Your goal: Return all the records, each one exactly as given.

Dataset:
- - -

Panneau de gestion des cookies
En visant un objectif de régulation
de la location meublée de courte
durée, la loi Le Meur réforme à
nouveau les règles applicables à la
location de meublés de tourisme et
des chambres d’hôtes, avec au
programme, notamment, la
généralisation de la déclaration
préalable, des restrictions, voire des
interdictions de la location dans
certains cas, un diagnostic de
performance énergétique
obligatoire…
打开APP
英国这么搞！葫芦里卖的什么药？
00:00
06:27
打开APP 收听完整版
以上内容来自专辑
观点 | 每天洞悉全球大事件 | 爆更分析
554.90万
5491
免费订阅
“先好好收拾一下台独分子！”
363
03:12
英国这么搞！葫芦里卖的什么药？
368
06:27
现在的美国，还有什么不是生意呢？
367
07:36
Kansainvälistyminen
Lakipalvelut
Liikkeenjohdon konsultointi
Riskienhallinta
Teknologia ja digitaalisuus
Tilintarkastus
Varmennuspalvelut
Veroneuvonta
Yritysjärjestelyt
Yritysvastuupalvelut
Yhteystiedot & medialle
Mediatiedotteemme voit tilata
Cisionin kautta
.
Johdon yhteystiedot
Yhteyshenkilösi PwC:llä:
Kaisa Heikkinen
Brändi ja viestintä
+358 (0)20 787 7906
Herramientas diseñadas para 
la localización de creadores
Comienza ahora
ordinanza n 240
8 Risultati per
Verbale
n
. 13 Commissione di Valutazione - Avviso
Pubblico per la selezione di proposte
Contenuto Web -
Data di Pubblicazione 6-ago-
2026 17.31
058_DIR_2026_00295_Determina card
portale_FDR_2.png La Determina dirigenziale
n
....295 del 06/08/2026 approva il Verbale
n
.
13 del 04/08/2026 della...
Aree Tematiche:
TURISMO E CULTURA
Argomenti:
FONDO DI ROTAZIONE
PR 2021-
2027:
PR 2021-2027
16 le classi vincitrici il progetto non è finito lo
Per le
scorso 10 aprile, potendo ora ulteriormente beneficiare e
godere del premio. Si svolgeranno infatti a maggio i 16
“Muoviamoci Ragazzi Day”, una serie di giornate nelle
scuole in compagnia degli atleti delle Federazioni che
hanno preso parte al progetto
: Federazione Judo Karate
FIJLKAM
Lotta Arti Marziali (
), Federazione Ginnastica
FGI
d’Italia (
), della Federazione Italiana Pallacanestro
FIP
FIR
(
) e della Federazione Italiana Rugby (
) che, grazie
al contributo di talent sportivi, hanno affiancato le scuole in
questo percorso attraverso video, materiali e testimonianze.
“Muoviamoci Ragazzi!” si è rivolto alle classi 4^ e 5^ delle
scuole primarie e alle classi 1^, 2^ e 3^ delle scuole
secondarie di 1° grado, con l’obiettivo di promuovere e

- - -

Completed task:
Panneau de gestion des cookies
En visant un objectif de régulation
de la location meublée de courte
durée, la loi Le Meur réforme à
nouveau les règles applicables à la
location de meublés de tourisme et
des chambres d’hôtes, avec au
programme, notamment, la
généralisation de la déclaration
préalable, des restrictions, voire des
interdictions de la location dans
certains cas, un diagnostic de
performance énergétique
obligatoire…
打开APP
英国这么搞！葫芦里卖的什么药？
00:00
06:27
打开APP 收听完整版
以上内容来自专辑
观点 | 每天洞悉全球大事件 | 爆更分析
554.90万
5491
免费订阅
“先好好收拾一下台独分子！”
363
03:12
英国这么搞！葫芦里卖的什么药？
368
06:27
现在的美国，还有什么不是生意呢？
367
07:36
Kansainvälistyminen
Lakipalvelut
Liikkeenjohdon konsultointi
Riskienhallinta
Teknologia ja digitaalisuus
Tilintarkastus
Varmennuspalvelut
Veroneuvonta
Yritysjärjestelyt
Yritysvastuupalvelut
Yhteystiedot & medialle
Mediatiedotteemme voit tilata
Cisionin kautta
.
Johdon yhteystiedot
Yhteyshenkilösi PwC:llä:
Kaisa Heikkinen
Brändi ja viestintä
+358 (0)20 787 7906
Herramientas diseñadas para 
la localización de creadores
Comienza ahora
ordinanza n 240
8 Risultati per
Verbale
n
. 13 Commissione di Valutazione - Avviso
Pubblico per la selezione di proposte
Contenuto Web -
Data di Pubblicazione 6-ago-
2026 17.31
058_DIR_2026_00295_Determina card
portale_FDR_2.png La Determina dirigenziale
n
....295 del 06/08/2026 approva il Verbale
n
.
13 del 04/08/2026 della...
Aree Tematiche:
TURISMO E CULTURA
Argomenti:
FONDO DI ROTAZIONE
PR 2021-
2027:
PR 2021-2027
16 le classi vincitrici il progetto non è finito lo
Per le
scorso 10 aprile, potendo ora ulteriormente beneficiare e
godere del premio. Si svolgeranno infatti a maggio i 16
“Muoviamoci Ragazzi Day”, una serie di giornate nelle
scuole in compagnia degli atleti delle Federazioni che
hanno preso parte al progetto
: Federazione Judo Karate
FIJLKAM
Lotta Arti Marziali (
), Federazione Ginnastica
FGI
d’Italia (
), della Federazione Italiana Pallacanestro
FIP
FIR
(
) e della Federazione Italiana Rugby (
) che, grazie
al contributo di talent sportivi, hanno affiancato le scuole in
questo percorso attraverso video, materiali e testimonianze.
“Muoviamoci Ragazzi!” si è rivolto alle classi 4^ e 5^ delle
scuole primarie e alle classi 1^, 2^ e 3^ delle scuole
secondarie di 1° grado, con l’obiettivo di promuovere e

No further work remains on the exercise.